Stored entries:
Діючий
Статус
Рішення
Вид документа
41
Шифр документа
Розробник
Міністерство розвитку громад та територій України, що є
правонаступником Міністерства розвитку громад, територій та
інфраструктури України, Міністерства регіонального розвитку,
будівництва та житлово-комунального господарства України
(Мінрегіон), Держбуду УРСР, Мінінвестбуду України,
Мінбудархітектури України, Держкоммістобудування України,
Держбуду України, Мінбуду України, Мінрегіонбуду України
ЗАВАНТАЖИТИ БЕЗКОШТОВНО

* * *

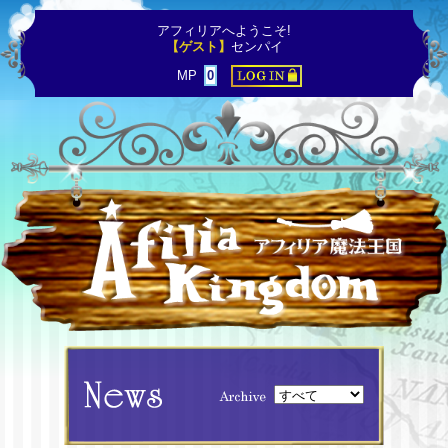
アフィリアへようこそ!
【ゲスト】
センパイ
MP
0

Task requirements -> For the word "розвитку", find every line in the data that holds it and copy that line.

Response to the exercise ->
Міністерство розвитку громад та територій України, що є
правонаступником Міністерства розвитку громад, територій та
інфраструктури України, Міністерства регіонального розвитку,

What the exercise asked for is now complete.